Soooo...my pH is up there (probably always was) and my ammonia is at a scary level. 

Just curious if anyone had any advice. I think the number changes are where they should be...but I cant figure out why my pH is so friggin' high!
Thanks in advance!


----------



## f1ea (Jul 7, 2009)

Your pH is high because you dont have CO2. 
Quite probably/definitely you are at 'equilibrium' CO2 (2-3 ppm).

Why use an airstone to induce flow? 
not only you will degass CO2 but it really doesnt move much water... and you dont really need much water movement in a 1 Gal Betta tank.

Since (i assume) you havent added any fish, you are not feeding the tank with enough organics to decompose and produce Co2, and no fish respiration. Your Co2 production is left entirely to the soil... which depending on how much organics it had to begin with, you could have very little co2 production from the soil.

In your case I would: 
1) remove the airstone (no disturbing the substrate)
2) do a 'large' water change to rid the ammonia (no disturbing the substrate)
3) add a few more plants, floating plants or easy plants like Hornwort/ Egeria densa... you could wait until these plants consume the ammonia and avoid the WC, but a <1 Gal water change is simple enough (no disturbing the substrate)
4) add your fish(es) (no disturbing the substrate)

You can do all that in about 30 mins. Afterwards... just don't disturb the substrate and feed your fish


----------



## Sumthin Fishy (Aug 22, 2009)

You don't mention what your substrate is, but I always have ammonia for a few weeks (using MG Organic choice.) I usually just wait it out. Since it already dropped from 1.0 to .35 it sounds like you are almost there. 

As for pH, what is your tap water pH? And again, what did you use as substrate?

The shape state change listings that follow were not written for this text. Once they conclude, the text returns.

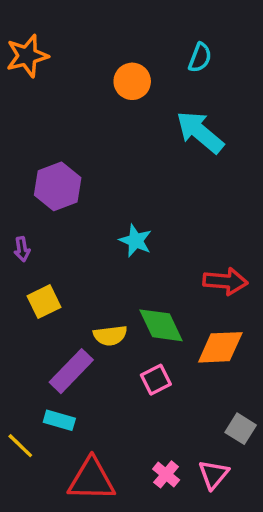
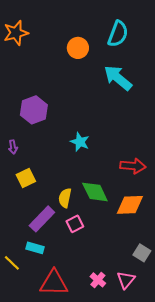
cyan semicircle: (200, 58) -> (118, 34), size x1.5
yellow semicircle: (110, 336) -> (65, 198), turned 108
pink square: (156, 380) -> (75, 224), moved

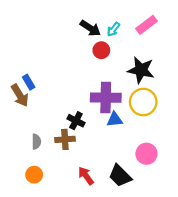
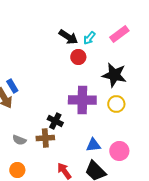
yellow circle: (143, 102) -> (116, 104), size x0.7
blue triangle: (115, 120) -> (93, 145), moved
gray semicircle: (36, 142) -> (19, 140), turned 112

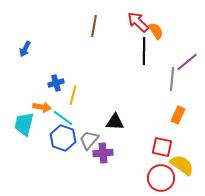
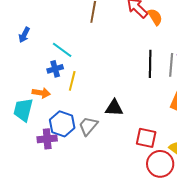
black line: (144, 51) -> (150, 64), moved
cyan line: (63, 118) -> (62, 50), moved
red square: (162, 147) -> (146, 138), moved
purple cross: (103, 153) -> (47, 139), moved

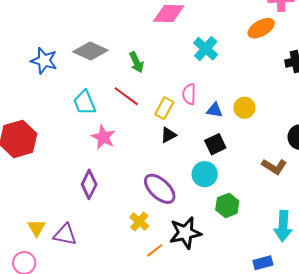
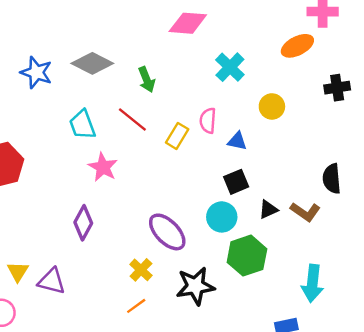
yellow circle: (244, 108) -> (272, 106), moved
black triangle: (168, 135) -> (268, 209), moved
green hexagon: (227, 205) -> (247, 256), size x1.4
orange line: (155, 250) -> (136, 306), moved

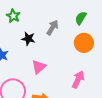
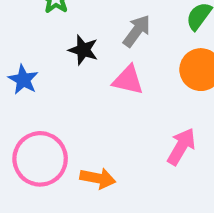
pink triangle: (39, 67) -> (128, 80), moved, turned 49

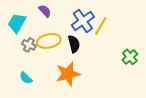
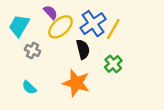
yellow ellipse: (49, 41) -> (61, 27), moved, turned -30
green cross: (130, 57) -> (113, 64), moved
orange star: (68, 74) -> (76, 83), turned 30

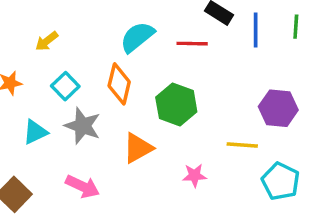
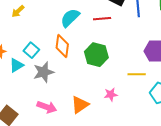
yellow arrow: (47, 41) -> (18, 11), moved
gray star: (83, 126) -> (44, 72), turned -30
cyan triangle: (35, 132) -> (16, 65), moved
orange triangle: (138, 148) -> (80, 105), moved

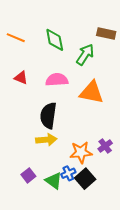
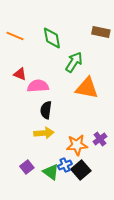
green arrow: (85, 55) -> (74, 62), moved
pink semicircle: (57, 80) -> (38, 86), moved
black semicircle: (48, 116) -> (46, 110), size x0.7

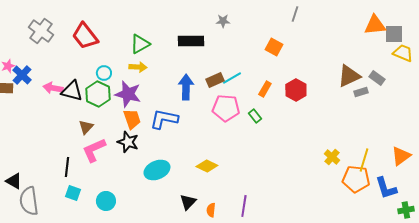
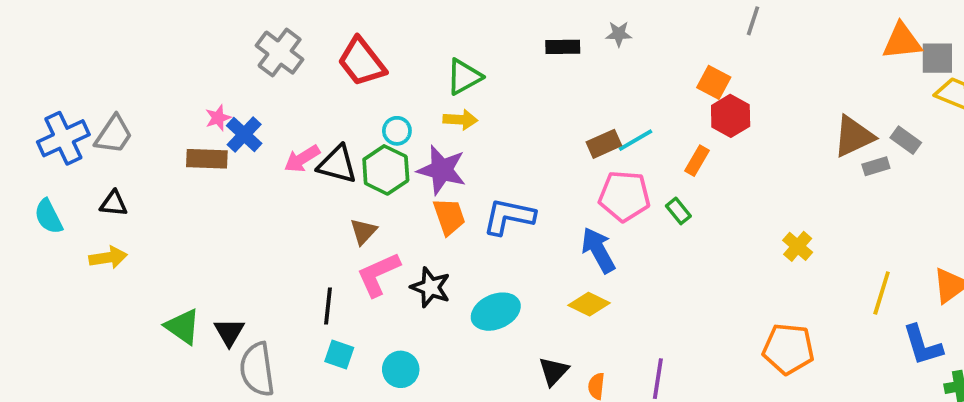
black rectangle: (191, 41) -> (563, 47), moved, size x0.7
blue arrow: (186, 87) -> (598, 250), moved, turned -30
pink arrow: (53, 88) -> (302, 159), turned -42
red hexagon: (296, 90) -> (731, 116), moved
black star: (128, 142) -> (431, 287), moved
yellow cross: (332, 157) -> (798, 246), moved
orange pentagon: (356, 179) -> (788, 349), moved
black triangle: (14, 181) -> (229, 332), turned 30

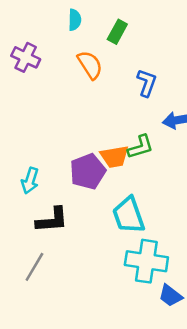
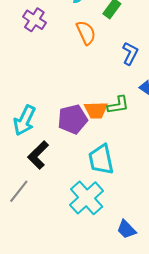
cyan arrow: (30, 181) -> (25, 120), size x1.4
black L-shape: (52, 220) -> (38, 155), turned 132
cyan cross: (146, 261) -> (87, 198), moved, turned 32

I have a one gallon shrimp bowl and have found that this size tank rapidly fills with plants, which makes it hard to view the inhabitants. It also takes on a greenish cast that's not that appealing. In your case, the watersprite will quickly overwhelm the bowl. I had some in my 10 gallon that I removed because it took over.


----------



## dwalstad (Apr 14, 2006)

azaizai said:


> Afterwards, the only thing I really changed was to add an air stone turned up so low that only one stream of tiny bubbles comes. I wanted to add just a little bit of flow without turbulence or hurting the CO2. The tank looked like it has a little tannin in it (there's a piece of driftwood in the tank) but otherwise seems fine. I have some little stem plants that are growing about 2 leaves a day. The water sprites I planted are very green and standing tall. I also have some pennywort (brazilian?) that are growing lil leaves as we speak. So the plants seem to be doing just fine, right?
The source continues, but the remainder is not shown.